If a line below contains the word "реестра", count it; give only the total.

Top of Listed records

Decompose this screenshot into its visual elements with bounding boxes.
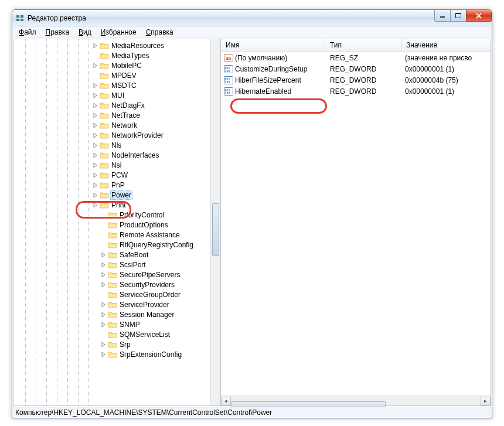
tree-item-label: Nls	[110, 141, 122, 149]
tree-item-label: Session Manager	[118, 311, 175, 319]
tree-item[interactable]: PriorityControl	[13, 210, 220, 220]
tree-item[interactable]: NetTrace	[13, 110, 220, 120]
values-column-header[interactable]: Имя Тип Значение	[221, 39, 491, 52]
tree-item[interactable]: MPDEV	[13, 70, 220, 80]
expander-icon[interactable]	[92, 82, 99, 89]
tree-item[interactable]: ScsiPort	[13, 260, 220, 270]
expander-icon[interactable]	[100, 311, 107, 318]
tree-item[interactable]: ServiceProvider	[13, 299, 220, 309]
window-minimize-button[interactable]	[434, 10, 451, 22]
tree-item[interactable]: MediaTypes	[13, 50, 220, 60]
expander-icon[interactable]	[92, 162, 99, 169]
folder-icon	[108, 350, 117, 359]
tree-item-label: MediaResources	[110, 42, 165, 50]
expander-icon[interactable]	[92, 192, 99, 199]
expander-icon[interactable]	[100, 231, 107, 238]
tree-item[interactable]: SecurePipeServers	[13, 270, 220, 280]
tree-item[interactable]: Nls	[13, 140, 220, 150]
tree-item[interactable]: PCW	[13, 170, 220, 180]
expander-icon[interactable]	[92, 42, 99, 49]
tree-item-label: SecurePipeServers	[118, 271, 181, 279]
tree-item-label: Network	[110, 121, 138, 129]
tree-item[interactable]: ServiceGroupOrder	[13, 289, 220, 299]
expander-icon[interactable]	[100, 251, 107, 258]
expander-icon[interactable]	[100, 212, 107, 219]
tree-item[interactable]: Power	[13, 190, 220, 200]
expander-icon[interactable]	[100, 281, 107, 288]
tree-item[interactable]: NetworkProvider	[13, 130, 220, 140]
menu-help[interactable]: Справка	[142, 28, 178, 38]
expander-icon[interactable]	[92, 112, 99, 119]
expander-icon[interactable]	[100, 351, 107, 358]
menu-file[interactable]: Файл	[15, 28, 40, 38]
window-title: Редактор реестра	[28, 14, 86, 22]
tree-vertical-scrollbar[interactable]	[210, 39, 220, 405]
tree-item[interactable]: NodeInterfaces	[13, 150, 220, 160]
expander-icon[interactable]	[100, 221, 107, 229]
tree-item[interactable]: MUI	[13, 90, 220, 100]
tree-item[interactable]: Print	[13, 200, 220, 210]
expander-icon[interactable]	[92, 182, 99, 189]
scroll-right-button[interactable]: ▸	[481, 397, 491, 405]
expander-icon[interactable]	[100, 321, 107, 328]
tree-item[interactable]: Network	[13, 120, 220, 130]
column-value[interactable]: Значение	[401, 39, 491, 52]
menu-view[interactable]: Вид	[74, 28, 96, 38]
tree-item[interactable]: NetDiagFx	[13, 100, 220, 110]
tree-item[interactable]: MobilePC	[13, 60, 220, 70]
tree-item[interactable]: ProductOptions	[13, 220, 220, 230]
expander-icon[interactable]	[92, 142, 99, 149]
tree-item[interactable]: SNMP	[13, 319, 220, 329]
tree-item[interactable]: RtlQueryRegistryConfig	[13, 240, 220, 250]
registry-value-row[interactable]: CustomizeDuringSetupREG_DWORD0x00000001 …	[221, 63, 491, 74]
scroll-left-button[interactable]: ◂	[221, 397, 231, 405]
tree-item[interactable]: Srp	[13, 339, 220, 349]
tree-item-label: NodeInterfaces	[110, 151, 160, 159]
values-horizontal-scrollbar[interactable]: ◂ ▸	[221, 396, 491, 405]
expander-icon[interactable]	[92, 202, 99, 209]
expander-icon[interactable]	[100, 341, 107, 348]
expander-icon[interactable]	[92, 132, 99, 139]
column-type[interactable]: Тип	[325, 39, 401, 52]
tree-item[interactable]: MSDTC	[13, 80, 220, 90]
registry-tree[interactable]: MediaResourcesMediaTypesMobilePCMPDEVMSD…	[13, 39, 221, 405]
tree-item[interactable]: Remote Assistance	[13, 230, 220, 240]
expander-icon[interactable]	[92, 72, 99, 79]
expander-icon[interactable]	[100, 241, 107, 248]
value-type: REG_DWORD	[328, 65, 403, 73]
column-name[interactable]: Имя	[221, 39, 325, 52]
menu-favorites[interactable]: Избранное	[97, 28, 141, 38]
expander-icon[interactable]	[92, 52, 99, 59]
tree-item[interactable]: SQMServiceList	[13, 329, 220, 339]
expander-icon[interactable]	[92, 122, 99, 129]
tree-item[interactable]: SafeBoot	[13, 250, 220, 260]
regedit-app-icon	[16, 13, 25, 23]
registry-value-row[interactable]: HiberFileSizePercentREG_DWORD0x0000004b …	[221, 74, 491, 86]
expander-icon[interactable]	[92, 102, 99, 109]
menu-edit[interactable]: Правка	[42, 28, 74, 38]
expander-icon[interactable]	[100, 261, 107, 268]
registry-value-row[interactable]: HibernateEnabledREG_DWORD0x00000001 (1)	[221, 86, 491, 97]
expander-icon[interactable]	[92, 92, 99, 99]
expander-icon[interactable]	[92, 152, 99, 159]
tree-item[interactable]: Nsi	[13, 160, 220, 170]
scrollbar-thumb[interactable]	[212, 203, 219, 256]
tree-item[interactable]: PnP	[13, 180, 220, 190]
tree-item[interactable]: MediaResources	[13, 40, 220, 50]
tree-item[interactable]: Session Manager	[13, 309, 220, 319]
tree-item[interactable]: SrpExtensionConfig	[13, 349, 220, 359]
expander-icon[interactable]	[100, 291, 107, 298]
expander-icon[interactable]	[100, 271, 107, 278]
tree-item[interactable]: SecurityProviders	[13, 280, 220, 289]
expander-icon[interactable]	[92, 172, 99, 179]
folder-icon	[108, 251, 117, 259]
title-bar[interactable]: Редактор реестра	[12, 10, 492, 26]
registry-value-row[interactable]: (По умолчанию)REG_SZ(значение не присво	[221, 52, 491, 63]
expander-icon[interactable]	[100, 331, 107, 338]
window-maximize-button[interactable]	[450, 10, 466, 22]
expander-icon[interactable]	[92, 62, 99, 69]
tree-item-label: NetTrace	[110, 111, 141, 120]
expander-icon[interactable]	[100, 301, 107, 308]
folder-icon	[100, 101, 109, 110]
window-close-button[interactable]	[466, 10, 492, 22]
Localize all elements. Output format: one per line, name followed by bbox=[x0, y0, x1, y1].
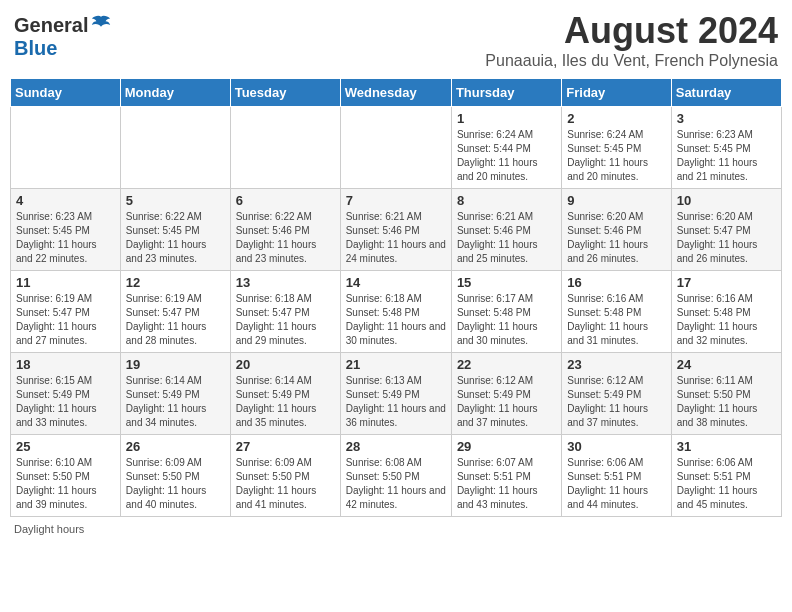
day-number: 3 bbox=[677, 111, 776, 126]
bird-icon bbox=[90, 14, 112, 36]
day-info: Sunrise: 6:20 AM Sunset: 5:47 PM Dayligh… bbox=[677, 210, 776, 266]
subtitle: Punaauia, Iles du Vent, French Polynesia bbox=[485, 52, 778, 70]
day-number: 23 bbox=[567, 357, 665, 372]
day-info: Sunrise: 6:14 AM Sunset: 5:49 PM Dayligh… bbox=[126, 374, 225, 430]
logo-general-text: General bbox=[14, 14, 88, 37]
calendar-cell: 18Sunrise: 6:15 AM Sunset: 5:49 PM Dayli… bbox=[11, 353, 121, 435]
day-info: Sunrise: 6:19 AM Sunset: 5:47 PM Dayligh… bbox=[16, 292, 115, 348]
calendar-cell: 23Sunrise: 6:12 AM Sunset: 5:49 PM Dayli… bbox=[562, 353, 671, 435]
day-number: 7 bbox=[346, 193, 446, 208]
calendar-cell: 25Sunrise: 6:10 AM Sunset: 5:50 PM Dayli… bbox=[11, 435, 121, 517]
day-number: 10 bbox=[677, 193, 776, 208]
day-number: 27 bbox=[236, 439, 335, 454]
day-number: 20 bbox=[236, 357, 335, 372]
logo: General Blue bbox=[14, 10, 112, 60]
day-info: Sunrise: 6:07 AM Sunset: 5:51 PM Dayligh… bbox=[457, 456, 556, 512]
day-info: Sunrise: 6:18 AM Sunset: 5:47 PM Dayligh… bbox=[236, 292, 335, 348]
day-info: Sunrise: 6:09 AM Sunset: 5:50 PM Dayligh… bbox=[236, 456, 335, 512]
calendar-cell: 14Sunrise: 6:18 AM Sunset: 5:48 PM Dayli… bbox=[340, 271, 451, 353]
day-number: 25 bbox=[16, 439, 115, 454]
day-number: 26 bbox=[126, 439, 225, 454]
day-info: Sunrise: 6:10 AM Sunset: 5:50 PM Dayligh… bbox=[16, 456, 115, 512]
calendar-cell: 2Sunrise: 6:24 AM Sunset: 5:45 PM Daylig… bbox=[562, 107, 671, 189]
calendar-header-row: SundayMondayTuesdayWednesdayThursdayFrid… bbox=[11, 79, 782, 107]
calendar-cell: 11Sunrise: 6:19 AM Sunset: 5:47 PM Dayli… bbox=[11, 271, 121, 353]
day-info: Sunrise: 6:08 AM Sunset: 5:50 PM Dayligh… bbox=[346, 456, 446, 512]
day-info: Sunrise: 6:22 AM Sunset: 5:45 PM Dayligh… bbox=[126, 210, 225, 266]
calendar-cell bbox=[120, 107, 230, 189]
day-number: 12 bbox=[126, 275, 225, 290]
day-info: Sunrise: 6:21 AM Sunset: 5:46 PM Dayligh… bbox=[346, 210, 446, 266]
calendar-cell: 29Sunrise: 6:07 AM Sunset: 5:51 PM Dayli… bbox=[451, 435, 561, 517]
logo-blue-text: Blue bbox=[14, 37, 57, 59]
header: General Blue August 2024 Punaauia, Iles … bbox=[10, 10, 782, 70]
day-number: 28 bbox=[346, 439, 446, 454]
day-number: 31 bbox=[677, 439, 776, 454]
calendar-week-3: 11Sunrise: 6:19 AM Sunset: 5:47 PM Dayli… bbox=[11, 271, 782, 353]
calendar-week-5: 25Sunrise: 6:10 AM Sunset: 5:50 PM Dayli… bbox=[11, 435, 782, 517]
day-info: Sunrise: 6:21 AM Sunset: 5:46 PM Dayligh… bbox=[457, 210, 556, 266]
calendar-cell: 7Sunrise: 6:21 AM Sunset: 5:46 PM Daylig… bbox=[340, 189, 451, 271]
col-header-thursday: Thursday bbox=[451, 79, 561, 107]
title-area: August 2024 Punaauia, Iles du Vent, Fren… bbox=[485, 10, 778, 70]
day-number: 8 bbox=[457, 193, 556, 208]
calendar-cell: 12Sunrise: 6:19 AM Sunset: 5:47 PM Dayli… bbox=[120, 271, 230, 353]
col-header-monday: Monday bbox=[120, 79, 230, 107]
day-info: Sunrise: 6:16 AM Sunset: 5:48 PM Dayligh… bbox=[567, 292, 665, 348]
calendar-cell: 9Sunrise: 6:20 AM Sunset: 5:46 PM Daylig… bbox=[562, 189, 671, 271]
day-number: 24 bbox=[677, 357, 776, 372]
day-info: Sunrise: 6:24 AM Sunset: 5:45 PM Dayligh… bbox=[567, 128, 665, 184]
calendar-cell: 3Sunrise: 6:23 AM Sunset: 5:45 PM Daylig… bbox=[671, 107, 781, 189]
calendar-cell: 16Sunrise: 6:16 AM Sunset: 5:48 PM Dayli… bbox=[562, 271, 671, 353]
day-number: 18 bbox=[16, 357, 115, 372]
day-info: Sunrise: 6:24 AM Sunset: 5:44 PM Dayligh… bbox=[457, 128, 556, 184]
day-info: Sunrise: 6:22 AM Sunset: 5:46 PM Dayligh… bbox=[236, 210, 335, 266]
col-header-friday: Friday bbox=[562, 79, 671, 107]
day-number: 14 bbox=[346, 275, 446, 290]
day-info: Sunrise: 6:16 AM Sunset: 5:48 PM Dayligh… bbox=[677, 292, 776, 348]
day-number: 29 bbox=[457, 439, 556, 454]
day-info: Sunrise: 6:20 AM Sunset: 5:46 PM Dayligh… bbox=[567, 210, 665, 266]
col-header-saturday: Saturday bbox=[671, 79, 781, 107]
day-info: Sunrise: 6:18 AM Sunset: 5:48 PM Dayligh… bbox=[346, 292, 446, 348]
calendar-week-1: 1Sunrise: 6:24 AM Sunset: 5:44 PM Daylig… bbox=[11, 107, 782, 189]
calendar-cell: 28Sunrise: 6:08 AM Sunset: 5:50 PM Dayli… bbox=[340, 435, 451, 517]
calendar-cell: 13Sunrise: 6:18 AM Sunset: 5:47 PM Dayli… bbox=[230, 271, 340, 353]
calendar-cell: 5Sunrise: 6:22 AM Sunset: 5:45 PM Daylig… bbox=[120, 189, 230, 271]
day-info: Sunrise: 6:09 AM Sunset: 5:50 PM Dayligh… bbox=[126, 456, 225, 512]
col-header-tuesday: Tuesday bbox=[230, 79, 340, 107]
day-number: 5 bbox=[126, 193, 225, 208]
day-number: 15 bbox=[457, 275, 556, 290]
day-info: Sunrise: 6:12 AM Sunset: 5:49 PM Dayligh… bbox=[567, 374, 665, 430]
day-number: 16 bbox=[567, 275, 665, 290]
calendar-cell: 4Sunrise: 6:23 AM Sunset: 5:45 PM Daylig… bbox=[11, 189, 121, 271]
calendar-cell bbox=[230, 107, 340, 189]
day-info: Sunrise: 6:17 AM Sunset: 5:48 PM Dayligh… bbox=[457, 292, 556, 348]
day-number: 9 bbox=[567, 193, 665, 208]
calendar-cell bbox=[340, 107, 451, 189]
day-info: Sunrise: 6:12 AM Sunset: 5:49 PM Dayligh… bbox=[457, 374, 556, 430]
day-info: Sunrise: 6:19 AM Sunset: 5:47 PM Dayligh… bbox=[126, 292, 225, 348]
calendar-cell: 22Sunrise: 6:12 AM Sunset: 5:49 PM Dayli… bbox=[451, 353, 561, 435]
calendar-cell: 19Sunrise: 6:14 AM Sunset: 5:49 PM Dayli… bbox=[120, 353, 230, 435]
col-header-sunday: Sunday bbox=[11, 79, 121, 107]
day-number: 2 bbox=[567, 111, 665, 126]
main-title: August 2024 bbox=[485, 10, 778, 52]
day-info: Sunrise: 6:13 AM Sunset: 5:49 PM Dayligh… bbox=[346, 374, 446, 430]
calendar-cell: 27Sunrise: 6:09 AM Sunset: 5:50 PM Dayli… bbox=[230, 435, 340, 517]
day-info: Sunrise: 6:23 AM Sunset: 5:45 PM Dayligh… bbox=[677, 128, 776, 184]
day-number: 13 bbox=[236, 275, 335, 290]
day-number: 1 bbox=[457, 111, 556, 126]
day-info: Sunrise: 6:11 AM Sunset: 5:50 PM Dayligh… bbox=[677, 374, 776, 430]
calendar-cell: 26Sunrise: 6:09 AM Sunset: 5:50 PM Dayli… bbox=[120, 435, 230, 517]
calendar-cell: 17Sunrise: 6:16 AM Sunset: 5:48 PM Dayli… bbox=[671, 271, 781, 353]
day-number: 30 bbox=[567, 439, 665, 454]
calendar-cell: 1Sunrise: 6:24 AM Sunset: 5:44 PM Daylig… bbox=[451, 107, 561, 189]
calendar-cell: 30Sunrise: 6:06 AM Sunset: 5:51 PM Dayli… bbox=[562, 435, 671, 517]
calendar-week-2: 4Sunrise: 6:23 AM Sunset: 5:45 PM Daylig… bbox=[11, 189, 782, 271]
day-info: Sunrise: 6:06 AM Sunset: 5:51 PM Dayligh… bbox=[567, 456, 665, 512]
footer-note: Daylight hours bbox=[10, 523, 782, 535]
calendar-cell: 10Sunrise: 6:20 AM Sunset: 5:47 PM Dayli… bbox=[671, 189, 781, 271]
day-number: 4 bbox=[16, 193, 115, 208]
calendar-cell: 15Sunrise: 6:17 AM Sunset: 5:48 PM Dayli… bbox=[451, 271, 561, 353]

Bottom of Listed records

Final answer »
2